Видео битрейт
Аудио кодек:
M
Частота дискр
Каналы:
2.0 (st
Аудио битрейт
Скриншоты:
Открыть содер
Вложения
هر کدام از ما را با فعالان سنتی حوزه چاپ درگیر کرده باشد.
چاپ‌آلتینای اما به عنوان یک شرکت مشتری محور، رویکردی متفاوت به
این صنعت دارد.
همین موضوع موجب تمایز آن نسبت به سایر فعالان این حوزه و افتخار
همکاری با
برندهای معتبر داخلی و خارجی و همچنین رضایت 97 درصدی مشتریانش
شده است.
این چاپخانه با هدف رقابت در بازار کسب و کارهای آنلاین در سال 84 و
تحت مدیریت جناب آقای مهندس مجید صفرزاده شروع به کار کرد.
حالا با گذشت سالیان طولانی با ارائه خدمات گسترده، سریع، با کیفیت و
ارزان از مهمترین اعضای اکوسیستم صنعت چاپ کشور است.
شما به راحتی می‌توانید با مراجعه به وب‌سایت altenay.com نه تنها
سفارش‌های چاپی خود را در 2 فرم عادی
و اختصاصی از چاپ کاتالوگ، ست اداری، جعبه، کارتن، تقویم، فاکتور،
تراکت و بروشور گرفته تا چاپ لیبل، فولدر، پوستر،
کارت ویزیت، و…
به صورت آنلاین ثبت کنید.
--------
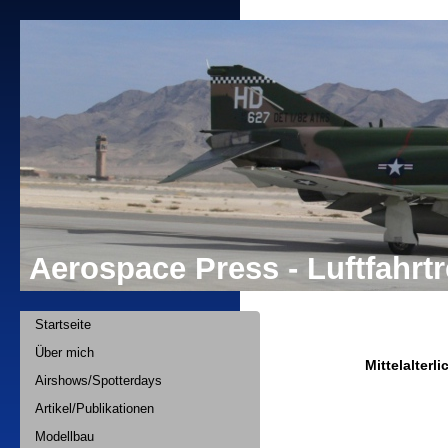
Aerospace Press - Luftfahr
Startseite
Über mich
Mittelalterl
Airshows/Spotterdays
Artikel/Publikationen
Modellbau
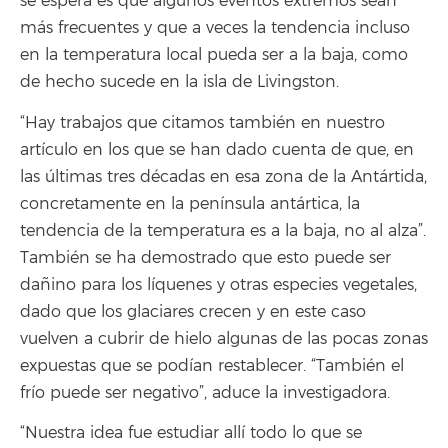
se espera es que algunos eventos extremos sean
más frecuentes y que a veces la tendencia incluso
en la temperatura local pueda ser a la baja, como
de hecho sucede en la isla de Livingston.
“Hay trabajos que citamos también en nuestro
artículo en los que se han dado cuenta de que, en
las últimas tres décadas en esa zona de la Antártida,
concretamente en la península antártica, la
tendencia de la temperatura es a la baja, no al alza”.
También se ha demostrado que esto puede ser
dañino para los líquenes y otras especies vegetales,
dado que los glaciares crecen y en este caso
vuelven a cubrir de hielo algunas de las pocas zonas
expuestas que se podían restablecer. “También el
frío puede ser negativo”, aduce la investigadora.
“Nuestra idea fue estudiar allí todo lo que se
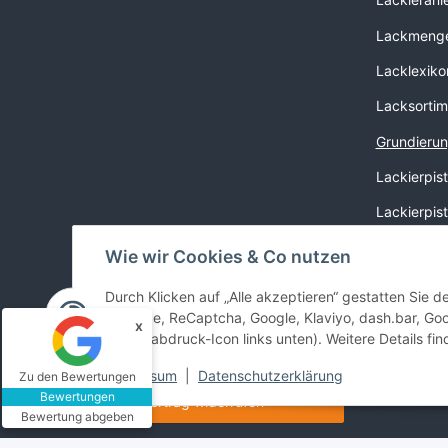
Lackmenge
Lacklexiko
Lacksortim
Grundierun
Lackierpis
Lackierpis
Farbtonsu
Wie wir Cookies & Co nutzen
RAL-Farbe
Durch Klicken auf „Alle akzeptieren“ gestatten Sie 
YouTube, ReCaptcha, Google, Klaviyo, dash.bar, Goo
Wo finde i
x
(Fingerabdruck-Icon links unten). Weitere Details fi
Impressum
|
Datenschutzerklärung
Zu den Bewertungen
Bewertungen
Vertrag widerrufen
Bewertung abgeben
--------
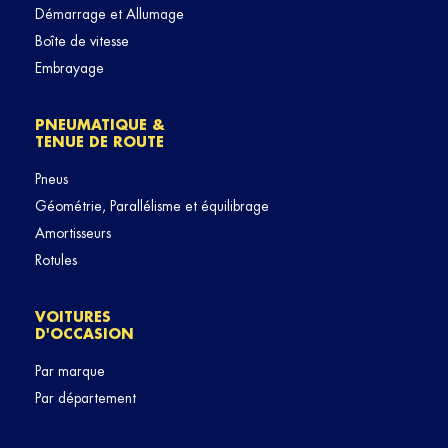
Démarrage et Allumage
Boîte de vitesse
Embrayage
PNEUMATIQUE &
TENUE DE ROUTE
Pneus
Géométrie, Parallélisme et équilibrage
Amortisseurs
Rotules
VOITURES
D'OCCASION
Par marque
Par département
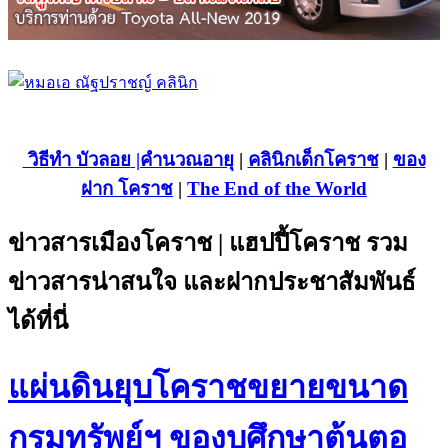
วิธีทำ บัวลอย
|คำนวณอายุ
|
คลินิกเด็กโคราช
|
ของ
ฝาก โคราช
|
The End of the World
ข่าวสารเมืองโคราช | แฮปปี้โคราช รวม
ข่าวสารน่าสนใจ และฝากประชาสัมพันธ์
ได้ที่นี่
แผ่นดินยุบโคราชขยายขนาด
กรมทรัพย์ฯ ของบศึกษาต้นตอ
--------
If the word "صنعت" appears in a line above, copy that line.

این صنعت دارد.
ارزان از مهمترین اعضای اکوسیستم صنعت چاپ کشور است.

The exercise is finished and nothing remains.